Location of the microsatellite markers and MDM2. Location of CDK4 gene and SAS gene is crossing the location of GLI gene between the physical location and the cytogenetic map. Therefore, it is marked by a dashed line.
Several reports have described MDM2 amplification in soft tissue sarcoma (8, 9, 13). Interestingly, the rate of MDM2 gene amplification in gliomas has been correlated with the loss of heterozygosity at loci proximal and distal to the amplification site (4). However, only one report has described the occurrence of loss of heterozygosity and microsatellite instability in 12q13–22 in soft tissue sarcoma, and the microsatellite markers that were investigated were not close to the MDM2 locus (14). Therefore, we have performed studies to investigate the occurrence of MSI and loss of heterozygosity at 12q14–15 and their relationship to MDM2 amplification in soft tissue sarcoma. The microsatellite markers used in our study were D12S80 and D12S83, which flank MDM2, and D12S313, which resides between D12S80 and D12S83.
MATERIALS AND METHODS
Patients' Characteristics and Soft Tissue Sarcoma Samples
This study involved 88 tumor samples from 88 adult patients who had soft tissue sarcoma and were treated between 1992 and 2000 at the Surgical Clinic 1, University of Leipzig, Leipzig, Germany, and at the Institute of Pathology, Georg-August-University in Göttingen, Germany. These tumor samples have been partially described in previous studies (15, 16). The tumor samples were obtained from 65 primary tumors and 23 local recurrences. Of these 88 samples, 24 were liposarcomas, 20 were malignant fibrous histiocytomas, 18 were leiomyosarcomas, 7 were synovial sarcomas, 6 were neurogenic sarcomas, 4 were fibrosarcomas, 4 were rhabdomyosarcomas, 2 were neuroblastomas, and 3 were other types (Table 1). The patients with primary tumors did not receive chemotherapy or radiotherapy. Of the 23 cases of local recurrences, 15 patients received radiotherapy, 19 patients received chemotherapy, and 14 received a combination of radio- and chemotherapy. All patients gave written informed consent to participate in the study.

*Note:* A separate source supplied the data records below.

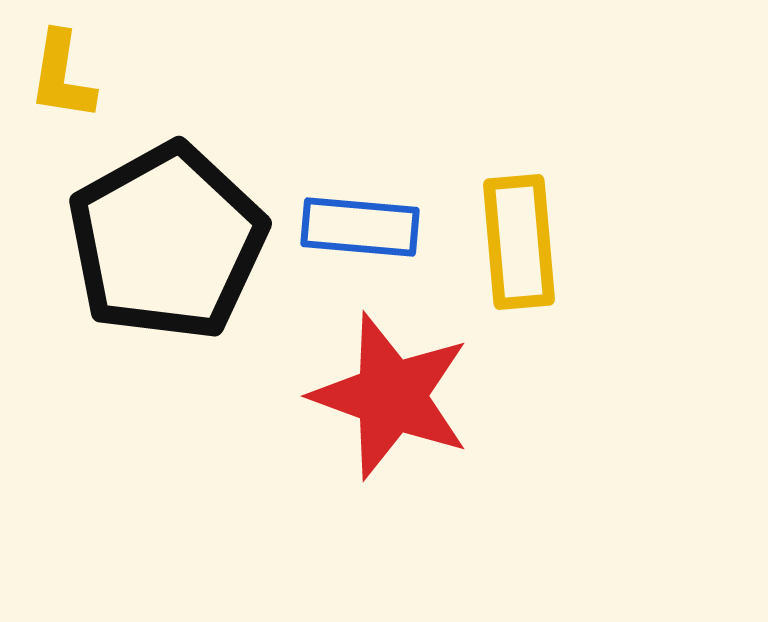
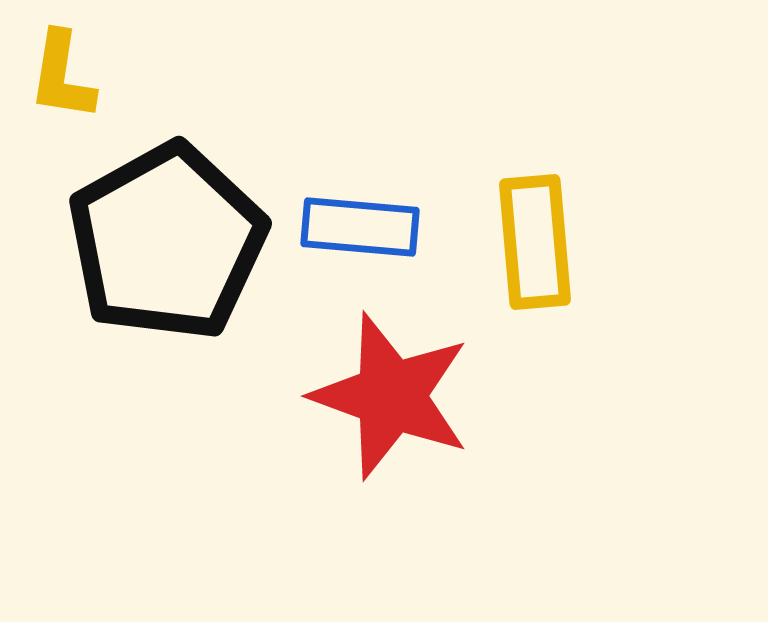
yellow rectangle: moved 16 px right
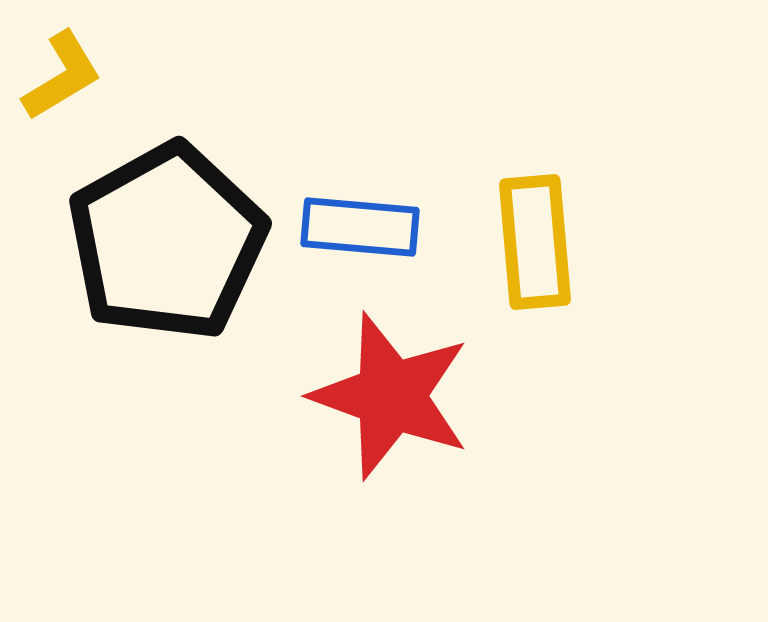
yellow L-shape: rotated 130 degrees counterclockwise
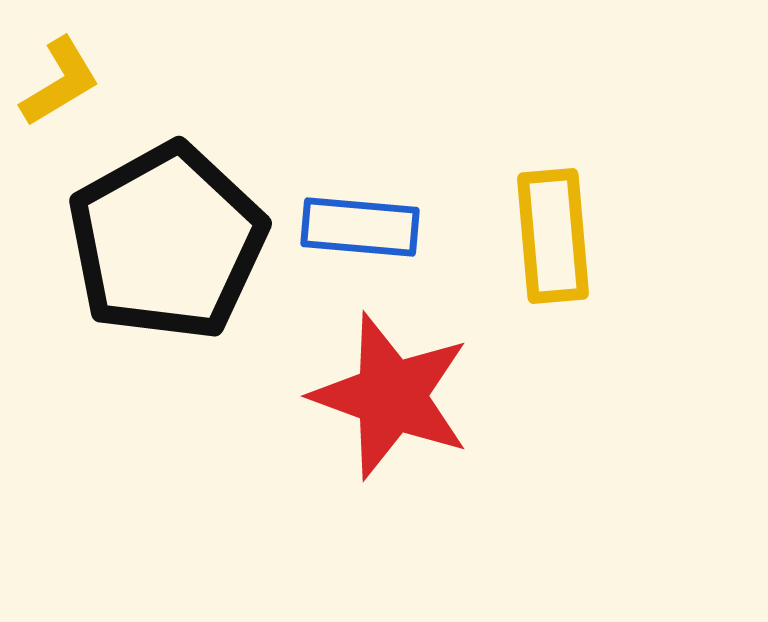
yellow L-shape: moved 2 px left, 6 px down
yellow rectangle: moved 18 px right, 6 px up
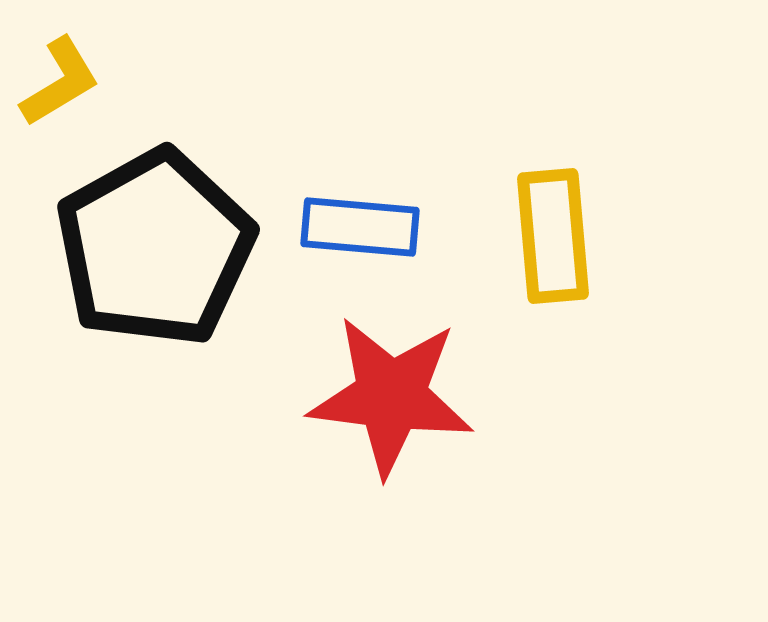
black pentagon: moved 12 px left, 6 px down
red star: rotated 13 degrees counterclockwise
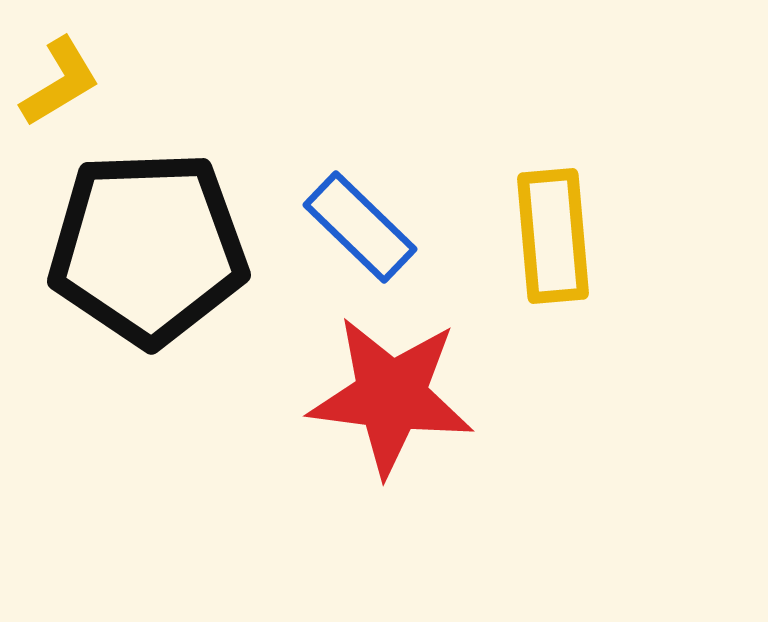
blue rectangle: rotated 39 degrees clockwise
black pentagon: moved 7 px left; rotated 27 degrees clockwise
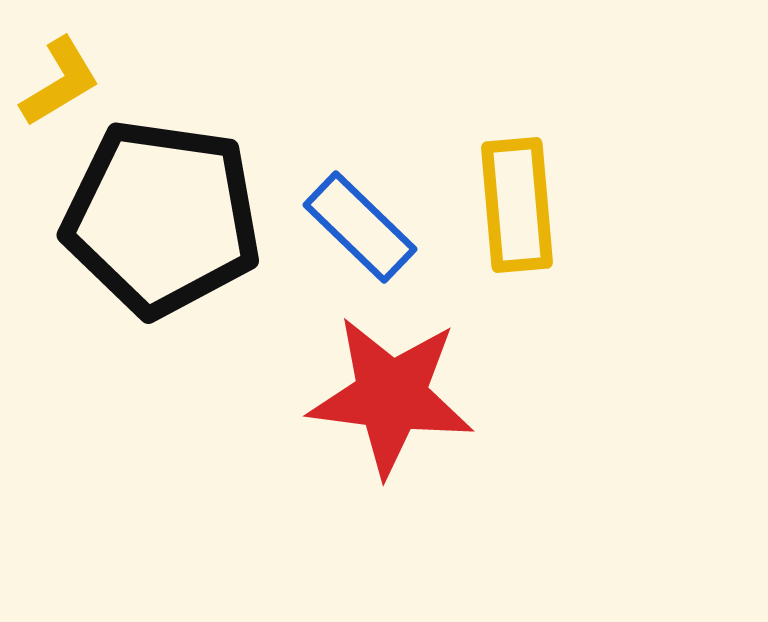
yellow rectangle: moved 36 px left, 31 px up
black pentagon: moved 14 px right, 30 px up; rotated 10 degrees clockwise
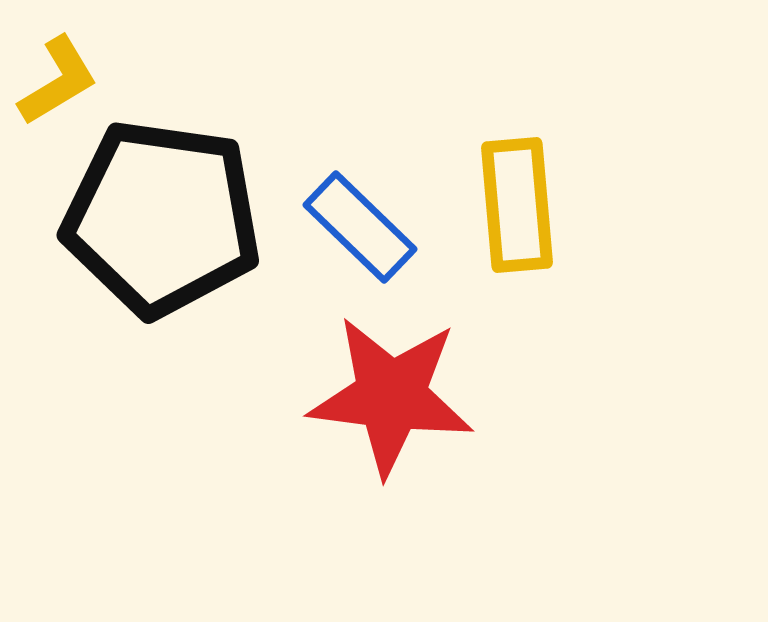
yellow L-shape: moved 2 px left, 1 px up
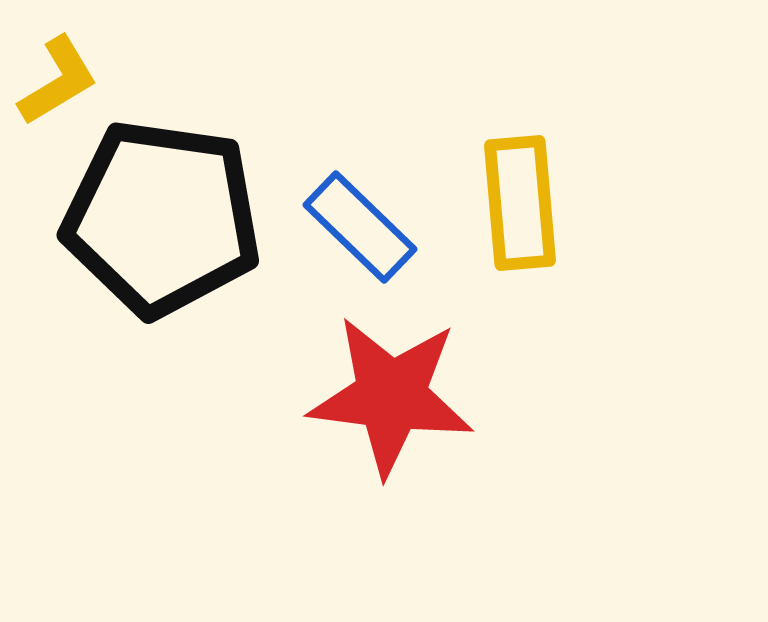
yellow rectangle: moved 3 px right, 2 px up
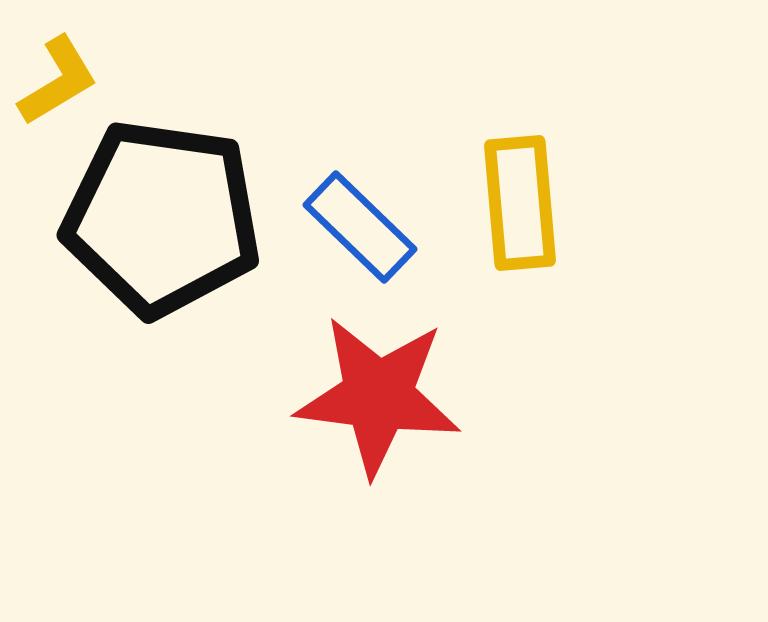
red star: moved 13 px left
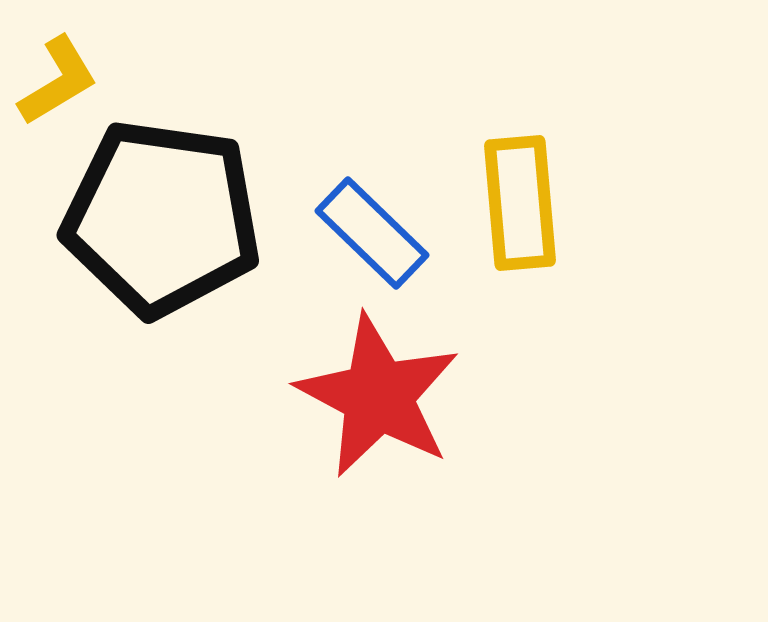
blue rectangle: moved 12 px right, 6 px down
red star: rotated 21 degrees clockwise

Polymerase Chain Reaction for Detection of Microsatellite Instability and Loss of Heterozygosity at 12q14–15
We used a modified approach based on protocols described in www.ncbi.nlm.nih.gov/genome/sts (17). The polymerase chain reaction (PCR) mixture consisted of 1 × PCR buffer, MgCl2 (final concentrations: 2.5 mm when D12S83 was analyzed, 1.5 mm when D12S80 was analyzed, and 1.25 mm when D12S313 was analyzed), 25 pmol of each of the appropriate primers (Table 2), 2.5 mm each dNTP, and 0.5 U Taq DNA Polymerase (Promega; Mannheim, Germany). The conditions for PCR included an incubation step at 95° C for 5 minutes and subsequently 35 to 40 cycles in which each cycle consisted of denaturation at 95° C for 1 minute, annealing at 53° C (D12S313) and at 55° C (D12S83, D12S80) for 30 seconds to 1 minute, DNA synthesis at 72° C for 1 minute, and elongation at 72° C for 5 to 8 minutes. The PCR products were run in 8% polyacrylamide gels that were subsequently silver stained as previously described (18). Results were considered uninformative when the normal tissue was homozygous for the marker of interest. Microsatellite mutations were defined by the presence of novel bands after PCR amplification of DNA from tumors; these bands were not present in products obtained by amplification of DNA from corresponding normal tissue. Loss of heterozygosity was indicated by a loss of a band or by a band whose intensity was very weak. Loss of heterozygosity was also indicated by the stronger intensity of a band representing one allele and the concomitant loss of the band representing the other allele (i.e., gain and loss) (19).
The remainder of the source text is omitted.